Казарма шестнадцатого отдельного стрелкового полка состояла из шести четырехэтажных корпусов, из которых первые четыре корпуса отводились для расположения четырех батальонов полка, причем каждый из них имел прямоугольную конструкцию со внутренним двориком, одновременно игравшим роль плаца для занятия строевой подготовкой и проведения построений личного состава. Два других корпуса были предназначены для учебных занятий с личным составом, а также для размещения столовых, медицинских пунктов, библиотеки и т.д.
В ночные часы некоторые курящие солдаты выскакивали иногда во дворик, чтобы пропустить сигаретку-другую. Курение в части хоть и не приветствовалось, но и не запрещалось - все-таки по законодательству Балтии парни от шестнадцати лет и старше считались совершеннолетними и могли уже не скрывать своих привычек. Другое дело, что самовольное оставление территории расположения роты было серьезным залетом, сулившим по меньшей мере двумя нарядами вне очереди.
Курить Радован, однако ж, не собирался - точнее, пару затяжек он сделал, но закашлялся и бросил недокуренную сигарету на асфальт, даже не удосужившись ее потушить.
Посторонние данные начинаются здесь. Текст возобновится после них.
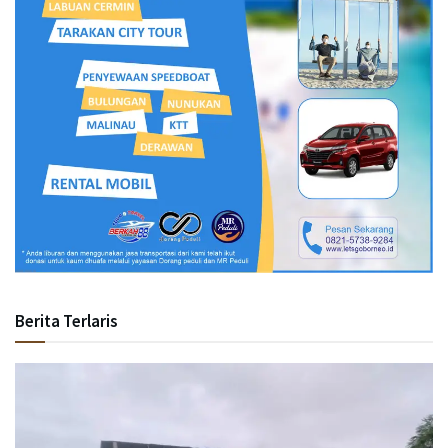
Berita Terlaris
Наступив на тлеющий окурок ногой и прочистив горло, Радован вытер ладонями слезящиеся глаза, сплюнул горьковатую слюну и решил немного пройтись. Теплая безветренная ночь словно располагала к небольшой прогулке в одиночестве, когда можно собраться с мыслями и обдумать свое положение.
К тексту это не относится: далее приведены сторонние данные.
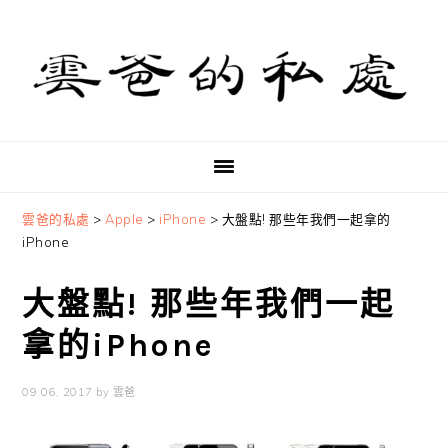
Skip
Skip
Skip
to
to
to
primary
main
primary
navigation
content
sidebar
雲爸的私處
>
Apple
>
iPhone
>
大盤點! 那些年我們一起拿的
iPhone
大盤點! 那些年我們一起
拿的iPhone
09 06, 2017
by
雲爸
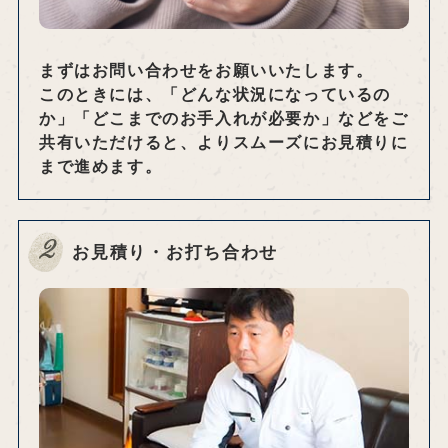
まずはお問い合わせをお願いいたします。
このときには、「どんな状況になっているの
か」「どこまでのお手入れが必要か」などをご
共有いただけると、よりスムーズにお見積りに
まで進めます。
2
お見積り・お打ち合わせ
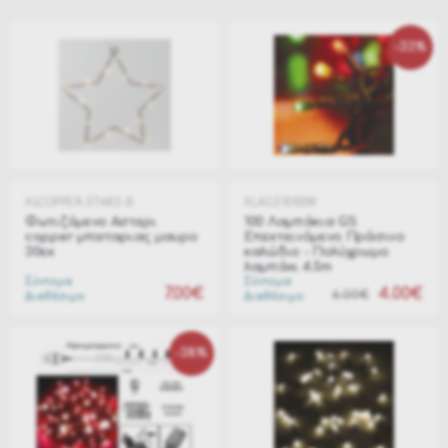
-33%
XLCOPPER-STAR2-B
XLAGS10100W
Φωτιζόμενο Aστερι
100 Λαμπάκια GS
copper μπαταριας μαυρο
Επεκτεινόμενο Πράσινο
30εκ
καλώδιο - Πολύχρωμο
λαμπάκι 4.5m
Σύντομα
Σύντομα
7.00€
4.00€
6.00€
Διαθέσιμο
Διαθέσιμο
-38%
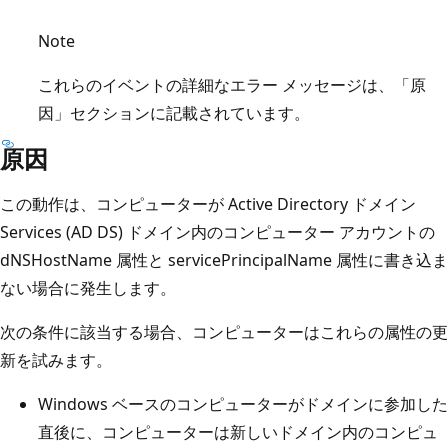
Note
これらのイベントの詳細なエラー メッセージは、「原
因」セクションに記載されています。
原因
この動作は、コンピューターが Active Directory ドメイン
Services (AD DS) ドメイン内のコンピューター アカウントの
dNSHostName 属性と servicePrincipalName 属性に書き込ま
ない場合に発生します。
次の条件に該当する場合、コンピューターはこれらの属性の更
新を試みます。
Windows ベースのコンピューターがドメインに参加した
直後に、コンピューターは新しいドメイン内のコンピュ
Но поразмыслить над своей жизнью ему не удалось, потому что в спину ему раздался окрик:
– Эй, салабон, сигаретку дай!
Голос принадлежал Жеке, точнее, ефрейтору Евгению Саломатову, одному из корешей старшего сержанта Скоробогатова, такому же придурку и отморозку, как и сам комод. Радован нехотя обернулся, и увидел, что с Жекой рядом еще два бойца. Второй - Сема Нежинский, невысокий полноватый остроносый паренек лет восемнадцати, почти на голову ниже здоровенного амбала ефрейтора. Вместе с Жекой и Федькой Сема составлял трио беспредельщиков, терроризировавших все отделение. Доставалось от них и рекрутам из других отделений, которых часто дербанили на предмет ценных вещей, а заодно оказание мелких услуг по стирке и подшиванию. Грозная репутация тройки, помимо крепких кулаков Скоробогатова и Саломатова, подкреплялась еще и тем, что эти двое были вдобавок старше по званию, чем вчерашние призывники.
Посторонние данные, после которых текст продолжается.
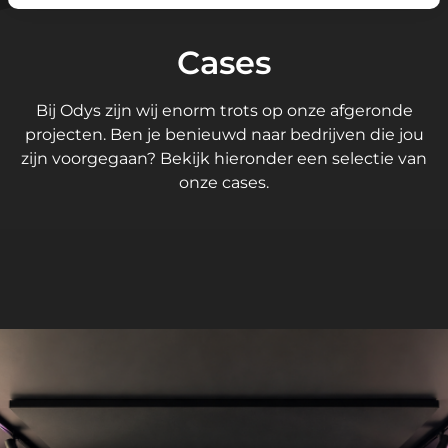
Cases
Bij Odys zijn wij enorm trots op onze afgeronde
projecten. Ben je benieuwd naar bedrijven die jou
zijn voorgegaan? Bekijk hieronder een selectie van
onze cases.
Третьим в их компании был еще один солдат из отделения Скоробогатова, Илюха Самойлов. Особым авторитетом он не пользовался, крепким телосложением не обладал и был откровенно трусоват и склонен к подхалимажу и ябедничеству. Но с его подачи отморозки часто узнавали, кому из бойцов приходила посылка, или кто и когда что-то обидное говорил про Федьку с приятелями, а потому он часто бывал вместе с комодом и его подручными, чем невероятно гордился. Словом, он был обычной классической шестеркой, которого хозяин в глубине души не уважает, но охотно пользуется его услугами.
"Достойная компания у меня сегодня подобралась."
– Последнюю выкурил, - невозмутимо произнес Радован, и с вызовом добавил, стараясь придать своему тону твердость и скрыть легкое волнение, -- карманы проверять будешь?
– А ты не хами, мы тебе не мусора!
– это прозвенел противный голосок Самойлова, который тут же съежился под грозным взглядом Жеки, словно опасаясь оплеухи за то, то вылез без спроса.
– И правда, - внезапно согласился ефрейтор, шагая в сторону Радована вместе со своей компанией, - мы, по-твоему, не товарищи тебе, что ли, с которыми тебе жалко табачком поделиться? А жадных, Радик, никто не любит. Имей это в виду.
– Хотя ты ж у нас известный говнюк, - продолжал Жека, - говорят, вы с Васькой по ночам шпилитесь, это правда, нет?
– Я же не спрашиваю, кто у вас с Федькой по ночам сверху, а кто снизу, - парировал Радован.
– А знаешь, почему? Да потому, что знаю, что ни ты, ни он - вас же обоих по ночам, вон, Сема трахает по очереди каждого. Илюх, подтверди, ты ж на шухере обычно стоишь в таких случаях?
– Ты че сказал, тварюга!
– ладонь Жеки, на ходу сложившись в кулак, ударила Радована в челюсть.